| Assignment |
Each line of the data holding "Aşık" should be found and copied.

| Material provided |
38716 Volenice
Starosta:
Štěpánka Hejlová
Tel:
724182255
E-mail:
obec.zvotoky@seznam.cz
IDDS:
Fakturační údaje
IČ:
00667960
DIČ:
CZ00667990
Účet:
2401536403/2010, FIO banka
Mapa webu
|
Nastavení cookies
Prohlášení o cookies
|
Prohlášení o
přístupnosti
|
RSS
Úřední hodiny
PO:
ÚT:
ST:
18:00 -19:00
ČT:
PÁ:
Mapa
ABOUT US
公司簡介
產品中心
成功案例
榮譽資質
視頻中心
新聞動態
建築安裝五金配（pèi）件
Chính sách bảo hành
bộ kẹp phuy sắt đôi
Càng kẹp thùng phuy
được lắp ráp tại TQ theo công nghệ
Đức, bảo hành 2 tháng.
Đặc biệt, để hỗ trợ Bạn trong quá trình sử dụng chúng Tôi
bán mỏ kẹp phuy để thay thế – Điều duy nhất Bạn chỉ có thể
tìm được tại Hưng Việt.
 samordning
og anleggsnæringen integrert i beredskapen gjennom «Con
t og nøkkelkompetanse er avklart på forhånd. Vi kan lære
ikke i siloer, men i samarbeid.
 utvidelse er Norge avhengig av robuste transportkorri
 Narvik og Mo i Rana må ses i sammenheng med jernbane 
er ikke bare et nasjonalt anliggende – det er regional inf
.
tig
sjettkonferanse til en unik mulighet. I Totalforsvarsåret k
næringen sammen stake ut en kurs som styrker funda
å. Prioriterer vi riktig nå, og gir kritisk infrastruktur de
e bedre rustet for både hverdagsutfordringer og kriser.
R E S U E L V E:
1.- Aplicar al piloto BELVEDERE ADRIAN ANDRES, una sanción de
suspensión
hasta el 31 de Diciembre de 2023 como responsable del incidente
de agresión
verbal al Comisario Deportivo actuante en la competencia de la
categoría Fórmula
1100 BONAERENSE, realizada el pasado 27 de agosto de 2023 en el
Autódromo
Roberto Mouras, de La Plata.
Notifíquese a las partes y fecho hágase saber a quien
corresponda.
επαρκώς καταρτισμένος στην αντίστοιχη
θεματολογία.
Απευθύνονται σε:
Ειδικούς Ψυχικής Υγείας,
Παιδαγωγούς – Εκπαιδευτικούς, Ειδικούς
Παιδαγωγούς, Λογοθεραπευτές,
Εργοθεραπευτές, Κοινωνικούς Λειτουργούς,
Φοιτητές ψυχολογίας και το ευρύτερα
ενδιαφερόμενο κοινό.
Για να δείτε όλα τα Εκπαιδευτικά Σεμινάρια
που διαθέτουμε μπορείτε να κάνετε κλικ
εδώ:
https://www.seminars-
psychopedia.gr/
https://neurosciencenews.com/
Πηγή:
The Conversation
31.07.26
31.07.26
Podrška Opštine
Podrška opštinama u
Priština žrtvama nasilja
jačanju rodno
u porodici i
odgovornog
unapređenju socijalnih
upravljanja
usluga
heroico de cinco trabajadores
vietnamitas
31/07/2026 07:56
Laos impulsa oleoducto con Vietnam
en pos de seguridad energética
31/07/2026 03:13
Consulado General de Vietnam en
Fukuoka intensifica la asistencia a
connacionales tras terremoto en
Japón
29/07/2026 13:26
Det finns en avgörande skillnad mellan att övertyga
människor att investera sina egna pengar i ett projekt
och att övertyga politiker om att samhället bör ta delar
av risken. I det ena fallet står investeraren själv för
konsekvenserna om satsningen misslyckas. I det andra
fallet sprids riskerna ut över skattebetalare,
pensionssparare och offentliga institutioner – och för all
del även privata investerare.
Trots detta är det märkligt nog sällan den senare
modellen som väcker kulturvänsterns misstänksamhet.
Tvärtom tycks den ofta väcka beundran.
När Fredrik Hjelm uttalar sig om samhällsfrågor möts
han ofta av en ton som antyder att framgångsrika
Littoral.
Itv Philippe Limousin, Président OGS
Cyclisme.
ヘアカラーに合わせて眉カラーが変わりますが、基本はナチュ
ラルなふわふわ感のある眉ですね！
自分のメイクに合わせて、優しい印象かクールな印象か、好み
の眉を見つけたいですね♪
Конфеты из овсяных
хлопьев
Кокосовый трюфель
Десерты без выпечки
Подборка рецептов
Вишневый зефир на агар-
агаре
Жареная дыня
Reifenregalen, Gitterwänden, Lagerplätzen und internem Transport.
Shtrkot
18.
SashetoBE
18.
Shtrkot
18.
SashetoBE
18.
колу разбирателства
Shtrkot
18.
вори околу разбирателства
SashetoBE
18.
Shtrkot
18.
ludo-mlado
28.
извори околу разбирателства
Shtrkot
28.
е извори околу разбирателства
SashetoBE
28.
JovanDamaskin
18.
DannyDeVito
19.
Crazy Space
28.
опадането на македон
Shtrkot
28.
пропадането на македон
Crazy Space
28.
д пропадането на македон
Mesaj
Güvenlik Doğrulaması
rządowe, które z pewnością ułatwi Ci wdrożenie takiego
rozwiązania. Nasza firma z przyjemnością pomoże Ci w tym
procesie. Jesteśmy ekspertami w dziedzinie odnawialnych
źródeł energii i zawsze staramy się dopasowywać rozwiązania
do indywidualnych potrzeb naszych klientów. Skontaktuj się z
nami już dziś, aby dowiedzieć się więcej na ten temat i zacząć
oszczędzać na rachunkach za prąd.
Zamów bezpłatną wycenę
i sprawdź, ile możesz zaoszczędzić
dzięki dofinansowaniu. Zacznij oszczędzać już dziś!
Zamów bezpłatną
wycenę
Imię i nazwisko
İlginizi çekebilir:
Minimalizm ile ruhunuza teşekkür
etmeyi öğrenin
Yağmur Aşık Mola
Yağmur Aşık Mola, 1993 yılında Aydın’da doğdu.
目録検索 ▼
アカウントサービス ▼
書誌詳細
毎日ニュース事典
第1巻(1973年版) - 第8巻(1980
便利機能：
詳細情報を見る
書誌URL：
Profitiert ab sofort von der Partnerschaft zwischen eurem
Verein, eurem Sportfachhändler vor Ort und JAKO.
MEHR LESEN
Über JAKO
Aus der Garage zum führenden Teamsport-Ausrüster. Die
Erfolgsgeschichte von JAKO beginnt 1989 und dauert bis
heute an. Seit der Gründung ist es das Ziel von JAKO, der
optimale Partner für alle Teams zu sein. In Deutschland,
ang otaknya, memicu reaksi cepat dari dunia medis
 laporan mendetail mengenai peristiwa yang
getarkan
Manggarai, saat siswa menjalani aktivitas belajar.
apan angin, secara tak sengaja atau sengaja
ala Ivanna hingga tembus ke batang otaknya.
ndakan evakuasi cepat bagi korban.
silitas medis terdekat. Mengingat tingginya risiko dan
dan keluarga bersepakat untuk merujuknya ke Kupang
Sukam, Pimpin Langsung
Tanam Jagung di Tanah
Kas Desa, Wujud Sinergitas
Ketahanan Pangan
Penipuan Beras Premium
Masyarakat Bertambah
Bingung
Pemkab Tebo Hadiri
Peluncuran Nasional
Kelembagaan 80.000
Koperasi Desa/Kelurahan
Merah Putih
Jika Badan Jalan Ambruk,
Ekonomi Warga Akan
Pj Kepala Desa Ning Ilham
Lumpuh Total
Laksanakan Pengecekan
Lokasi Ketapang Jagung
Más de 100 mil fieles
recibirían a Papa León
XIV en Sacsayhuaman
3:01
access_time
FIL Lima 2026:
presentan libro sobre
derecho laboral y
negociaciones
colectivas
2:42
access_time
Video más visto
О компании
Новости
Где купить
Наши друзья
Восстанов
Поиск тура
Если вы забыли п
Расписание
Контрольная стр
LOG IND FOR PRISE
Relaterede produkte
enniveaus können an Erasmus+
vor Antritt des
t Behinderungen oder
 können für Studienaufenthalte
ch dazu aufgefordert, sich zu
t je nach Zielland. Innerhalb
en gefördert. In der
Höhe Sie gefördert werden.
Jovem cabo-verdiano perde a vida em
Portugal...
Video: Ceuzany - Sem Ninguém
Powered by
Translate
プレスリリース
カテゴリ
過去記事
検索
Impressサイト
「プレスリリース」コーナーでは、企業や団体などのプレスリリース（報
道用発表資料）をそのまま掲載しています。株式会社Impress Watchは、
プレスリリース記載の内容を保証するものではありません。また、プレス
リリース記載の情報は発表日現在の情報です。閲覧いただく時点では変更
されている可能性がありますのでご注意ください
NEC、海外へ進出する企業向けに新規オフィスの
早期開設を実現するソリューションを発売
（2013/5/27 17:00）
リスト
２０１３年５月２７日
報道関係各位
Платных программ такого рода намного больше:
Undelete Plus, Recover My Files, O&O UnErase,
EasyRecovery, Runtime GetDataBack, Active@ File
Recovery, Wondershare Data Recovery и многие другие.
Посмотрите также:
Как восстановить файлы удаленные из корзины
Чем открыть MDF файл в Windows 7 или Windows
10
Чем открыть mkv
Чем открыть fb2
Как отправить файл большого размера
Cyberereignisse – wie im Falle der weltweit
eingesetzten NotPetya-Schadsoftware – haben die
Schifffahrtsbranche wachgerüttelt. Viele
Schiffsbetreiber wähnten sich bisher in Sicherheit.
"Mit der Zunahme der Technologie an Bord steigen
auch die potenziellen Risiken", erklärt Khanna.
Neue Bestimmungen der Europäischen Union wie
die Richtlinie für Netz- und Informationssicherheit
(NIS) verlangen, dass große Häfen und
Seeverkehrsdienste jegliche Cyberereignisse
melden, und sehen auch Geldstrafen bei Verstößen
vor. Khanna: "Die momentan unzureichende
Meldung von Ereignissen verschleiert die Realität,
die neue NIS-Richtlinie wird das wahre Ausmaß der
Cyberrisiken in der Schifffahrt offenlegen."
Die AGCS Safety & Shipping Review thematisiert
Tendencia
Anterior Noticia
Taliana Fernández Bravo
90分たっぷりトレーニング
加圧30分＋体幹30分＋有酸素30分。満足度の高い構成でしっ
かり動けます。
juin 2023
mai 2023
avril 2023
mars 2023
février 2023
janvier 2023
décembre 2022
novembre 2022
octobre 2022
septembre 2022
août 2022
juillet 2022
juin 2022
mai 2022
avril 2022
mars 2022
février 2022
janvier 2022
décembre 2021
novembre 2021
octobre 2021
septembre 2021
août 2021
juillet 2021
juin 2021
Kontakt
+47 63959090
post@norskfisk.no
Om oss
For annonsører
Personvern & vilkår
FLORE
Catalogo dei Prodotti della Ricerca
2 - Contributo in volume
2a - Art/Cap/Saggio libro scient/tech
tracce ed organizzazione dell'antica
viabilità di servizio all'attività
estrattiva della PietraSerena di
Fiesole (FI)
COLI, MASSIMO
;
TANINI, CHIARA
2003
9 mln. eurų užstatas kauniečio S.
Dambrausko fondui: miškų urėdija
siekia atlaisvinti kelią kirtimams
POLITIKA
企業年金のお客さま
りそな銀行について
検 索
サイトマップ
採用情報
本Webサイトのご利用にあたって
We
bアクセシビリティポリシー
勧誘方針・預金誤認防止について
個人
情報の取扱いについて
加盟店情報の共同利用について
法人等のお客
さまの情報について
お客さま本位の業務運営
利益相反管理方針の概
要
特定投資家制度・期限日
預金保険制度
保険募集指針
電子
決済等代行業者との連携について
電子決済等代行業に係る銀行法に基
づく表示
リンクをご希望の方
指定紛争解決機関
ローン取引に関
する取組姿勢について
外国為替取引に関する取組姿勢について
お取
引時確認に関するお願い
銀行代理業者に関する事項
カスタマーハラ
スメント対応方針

| Finished task |
Yağmur Aşık Mola
Yağmur Aşık Mola, 1993 yılında Aydın’da doğdu.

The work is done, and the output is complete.